• [WHAT TO WORK ON]: Would you write out the listing verbatim and skip every picture in it?

----- DATA UNDER STUDY -----

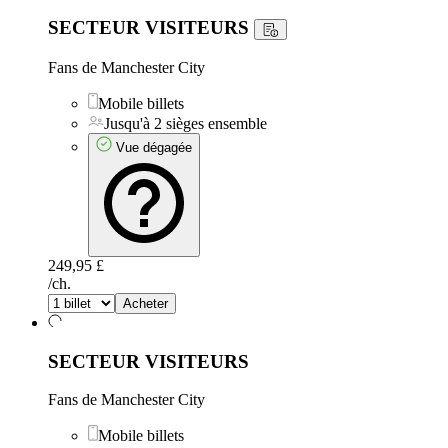
SECTEUR VISITEURS
Fans de Manchester City
Mobile billets
Jusqu'à 2 sièges ensemble
Vue dégagée
249,95 £
/ch.
Acheter
SECTEUR VISITEURS
Fans de Manchester City
Mobile billets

-----

• [EXERCISE OUTPUT]:
SECTEUR VISITEURS
Fans de Manchester City
Mobile billets
Jusqu'à 2 sièges ensemble
Vue dégagée
249,95 £
/ch.
Acheter
SECTEUR VISITEURS
Fans de Manchester City
Mobile billets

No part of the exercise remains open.